Dieses Konzept besteht nicht etwa darin, ihre tierischen Romanfiguren als vermenschlichte Kriminalisten auftreten zu lassen. (Etwa wie die samtpfötige Detektivin Mrs. Murphy bei Rita Mae Brown oder das Erdmännchen Ray von Moritz Matthies.) Bei Leonie Swann bleiben Schafe Schafe, Ziegen bleiben Ziegen und ein Papagei eben ein Papagei.
„Nimm ne Nuss!“
Glennkill und Garou waren immerhin noch aus der Perspektive der Schafe geschrieben. Die Tiere konnten menschliche Sprache verstehen und sich ihren Reim darauf machen, auch wenn sie sich selbst nur mittels Schafslauten untereinander verständlich machen konnten.
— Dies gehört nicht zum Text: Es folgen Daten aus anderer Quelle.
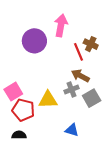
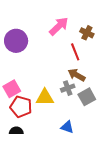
pink arrow: (61, 25) -> (59, 26), turned 35
purple circle: (34, 41) -> (16, 41), moved
brown cross: (91, 44) -> (87, 33), moved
Der Papagei Gray hingegen wird niemals zum Erzähler. Er bleibt stets der Begleiter der Hauptfigur, obwohl er im Gegensatz zu den Schafen als Papagei tatsächlich menschliche Sprache von sich geben kann. Mit seinen manchmal mehr, manchmal weniger zielsicheren und oft zweideutigen Äußerungen erregt Gray nicht nur die Begeisterung diverser Romanfiguren sondern auch die der Leserschaft.